This is an image set within the Bridgemeister collection.
Bridge: | Laughery Creek Triple-intersection Pratt Truss |
Location: | Aurora vicinity, Indiana, USA - Laughery Creek |
Coordinates: | 39.024611 N 84.885917 W |
Maps: | Acme, GeoHack, Google, OpenStreetMap |
Image Set Contributor: | James Adorno |
Related Image Lists: | All from James Adorno All in Indiana All in USA All Truss Bridges |
Credit: | All photos by James Adorno and Desi Krell. Please do not reuse without permission. |
Built in 1878, this is probably the only surviving triple-intersection Pratt truss. In Great American Bridges And Dams, Donald C. Jackson explains: "... is a rare example of a triple-intersection Pratt truss, a variation on the double-intersection form.
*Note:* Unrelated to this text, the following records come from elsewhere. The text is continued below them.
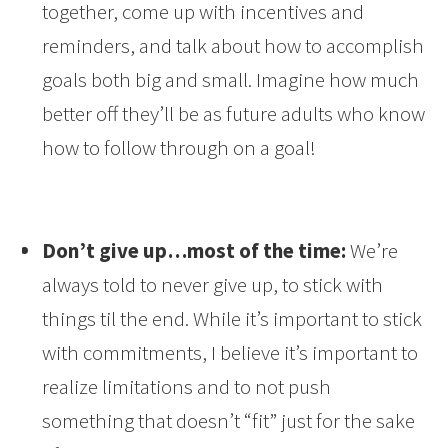
together, come up with incentives and
reminders, and talk about how to accomplish
goals both big and small. Imagine how much
better off they’ll be as future adults who know
how to follow through on a goal!
Don’t give up…most of the time:
We’re
always told to never give up, to stick with
things til the end. While it’s important to stick
with commitments, I believe it’s important to
realize limitations and to not push
something that doesn’t “fit” just for the sake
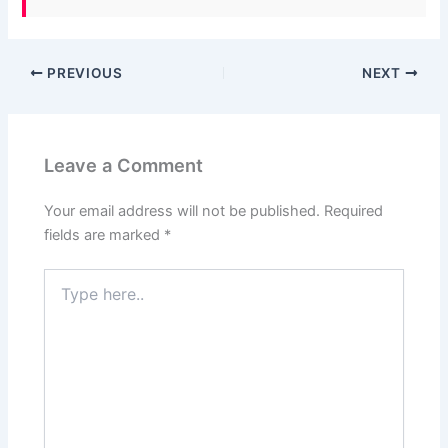
PREVIOUS
NEXT
Leave a Comment
Your email address will not be published.
Required
fields are marked
*
Type
here..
To build economical long-span, simply supported truss bridges, it is advantageous to design very tall structures. The amount of material required for a given span length thus can be reduced substantially over a shallower truss of equal length. When using Pratt trusses, engineers quickly realized that single-intersection designs (i.e. those in which the diagonal tension members extend the length of only one panel) could not be used for very tall structures unless the panel length was quite large... This led to the development in the late 1840s of the double-intersection Pratt truss by Squire Whipple (1804-88) in which the diagonal tension members extended across two panels... in a few instances, its success prompted construction of triple-intersection Pratt trusses... The triple intersection Pratt truss never became popular because its extremely long diagonals were not particularly rigid, especially under heavy, fast moving loads."